Fakat günümüzde her şey hızla gelişiyor. Yeni ihtiyaçlar doğuyor. Yeni durumlar ortaya çıkıyor. Bu sebeple bazı hukuk profesörlerinin kafasındaki hukuk devleti şekli de düzeltilmeye muhtaç hale gelmiştir.
Günümüzün kanunları, devletteki her görev ve makam için bir takım şartlar koşmuştur. Meselâ devlet başkanının yüksek öğrenim görmüş olması, senatörlerin en az kırk yaşında bulunması kanunî bir şarttır. Bu şartlar ne eşitlik prensibine, ne de her konuda ikide bir ileri sürüldüğü gibi anayasaya aykırıdır.
Bununla beraber dünyadaki durum bu kadarının yeterli olmadığını, başka şartların da aranması gerektiğini ortaya koymaktadır. Bugün psikiyatri konusu olan birçok ruh hastalıkları vardır. Bu hastalar uzun süre normal insanlar gibi yaşadıkları halde buhran ânı gelince hastalıklarının gereğini yapar ve her şeyi berbat ederler. Kısa sinirlilik deyip geçtiğimiz bu hastalıklar bir devletin kilit noktalarındaki insanlarda bulunursa devlet düzeni sağlam değil demektir. Çünkü hasta insanlar görevlerini doğru ve aralıksız olarak yapamadıkları gibi bir krizle düşmana faydalı olacak anormal bir davranışta da bulunabilirler.
Askerî okullara alınacak öğrencilerle sınavlardan önce bir konuşma yapılır. “Mülakat” denen bu konuşmada subay adayı olmaya gelen öğrencinin ruhî yönüne, karakterine kabataslak da olsa bir bakılır ve bazen bilgi bakımından üstün bir çocuk geri çevrilir. Bu, doğru bir usuldür ve daha da genişletilmesi arzu olunur.

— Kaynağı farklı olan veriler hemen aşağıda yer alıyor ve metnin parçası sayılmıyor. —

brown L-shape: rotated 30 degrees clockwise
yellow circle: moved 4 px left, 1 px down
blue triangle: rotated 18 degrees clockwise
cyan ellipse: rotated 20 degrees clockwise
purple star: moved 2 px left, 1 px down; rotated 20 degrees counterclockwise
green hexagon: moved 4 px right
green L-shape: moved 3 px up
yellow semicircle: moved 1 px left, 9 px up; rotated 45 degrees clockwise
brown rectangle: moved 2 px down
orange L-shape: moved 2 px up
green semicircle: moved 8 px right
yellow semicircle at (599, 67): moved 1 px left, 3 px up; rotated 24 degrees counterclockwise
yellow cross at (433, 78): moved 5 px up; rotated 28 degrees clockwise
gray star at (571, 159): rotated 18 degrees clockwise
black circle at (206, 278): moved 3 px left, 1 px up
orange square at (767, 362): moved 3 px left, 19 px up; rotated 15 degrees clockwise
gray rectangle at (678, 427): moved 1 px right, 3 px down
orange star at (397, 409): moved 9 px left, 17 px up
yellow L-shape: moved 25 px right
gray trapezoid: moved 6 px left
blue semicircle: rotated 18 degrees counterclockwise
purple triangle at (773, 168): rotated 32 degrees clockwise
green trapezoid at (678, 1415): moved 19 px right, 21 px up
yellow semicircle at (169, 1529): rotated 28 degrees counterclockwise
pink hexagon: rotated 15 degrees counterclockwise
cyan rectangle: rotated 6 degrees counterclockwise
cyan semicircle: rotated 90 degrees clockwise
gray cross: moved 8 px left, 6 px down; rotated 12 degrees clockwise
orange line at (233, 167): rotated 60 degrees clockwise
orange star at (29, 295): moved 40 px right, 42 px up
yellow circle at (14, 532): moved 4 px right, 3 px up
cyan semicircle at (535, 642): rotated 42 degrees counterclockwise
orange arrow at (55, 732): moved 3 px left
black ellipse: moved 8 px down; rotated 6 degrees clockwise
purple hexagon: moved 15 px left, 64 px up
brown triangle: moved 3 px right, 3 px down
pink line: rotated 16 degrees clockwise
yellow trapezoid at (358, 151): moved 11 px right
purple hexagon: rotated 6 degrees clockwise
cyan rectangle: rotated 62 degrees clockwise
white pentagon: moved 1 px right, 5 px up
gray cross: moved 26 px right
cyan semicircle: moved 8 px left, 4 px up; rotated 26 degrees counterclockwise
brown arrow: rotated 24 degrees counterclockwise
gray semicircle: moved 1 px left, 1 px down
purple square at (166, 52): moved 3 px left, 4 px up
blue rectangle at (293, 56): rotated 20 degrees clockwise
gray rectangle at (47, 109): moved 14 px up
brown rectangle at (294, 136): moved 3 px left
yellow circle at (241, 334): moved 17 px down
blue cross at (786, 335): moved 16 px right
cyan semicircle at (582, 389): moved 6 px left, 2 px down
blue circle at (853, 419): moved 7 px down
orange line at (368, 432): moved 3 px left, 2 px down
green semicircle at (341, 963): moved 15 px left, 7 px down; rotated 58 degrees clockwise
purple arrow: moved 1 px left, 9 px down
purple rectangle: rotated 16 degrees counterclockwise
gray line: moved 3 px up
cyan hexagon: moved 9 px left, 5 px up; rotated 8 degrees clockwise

Subay olacaklar için yapılan bu incelemenin daha yüksek makamlardakiler için de yapılmasında büyük isabet vardır. Bunu ruh hekimleri anlar. Böylelikle ruh hastası, iradesi zayıf, karar vermekten âciz, ciddiyetsiz insanların devlet işlerinden bir bölümüne hükmederek büyük aksaklıklara yol açması önlenir. Bu kimseler aynı zamanda millî şuur bakımından da incelenecekleri için günün birinde kendi millet ve kültürünü aşağı gören insanların yüksek makam sahibi olması da önlenmiş olur.
Devlet işlerinin şakaya, korkaklığa, iltimasçılığa, patavatsızlığa tahammülü yoktur. Bu sebeple devlet mekanizması artık sadece bir hukuk meselesi olmaktan çıkmıştır. Kanunlar yapılırken hukukçularla birlikte sosyologların, siyaset uzmanlarının, tarihçilerin, kurmayların, ruh doktorlarının da düşüncesi alınmalıdır.
Yalnız hukukçuların yaptığı kanunla Genelkurmay Başkanı’nın, bir genel müdürmüş gibi başbakana bağlı olması, şahsen benim duygularımı incitiyor. Bu, bir asker ailesinden gelmiş olmamın değil, millî tarih şuurumun, Türk tarihine bakışımın neticesidir. Türk orduları başbuğunun kadastro genel müdürü gibi başbakana bağlı olması herhalde bütün subay ve astubayları da incitmektedir. Genelkurmay Başkanı o makama yıllarca süren pek zahmetli ve tabiî şerefli bir hayattan sonra, yaşı altmışlara vardığı bir sırada gelmektedir. Başbakanlığa gelmek ise bazen pek kolaydır. Almanya’daki Brandt gibi, yabancı devlet üniformasıyla kendi vatanına karşı savaşmış bir adamın başbakan olması bile bazen mümkündür. Bizim bugünkü geleneklerimiz bu türlü maskaralıklara elverişli değilse de özgürlüğün alabildiğine arzulandığı bir ortamda yarın bazı tatsızlıkların olması akla gelebilir.
Bundan dolayıdır ki, özellikle, anayasa ile medenî kanun ve ceza kanununun bu şekilde yeni baştan ele alınarak tedvin olunması, bütün mesleklerin ve fertlerin tatmin edilmesi yarınki “Büyük Türkeli” için kaçınılmaz bir ihtiyaçtır.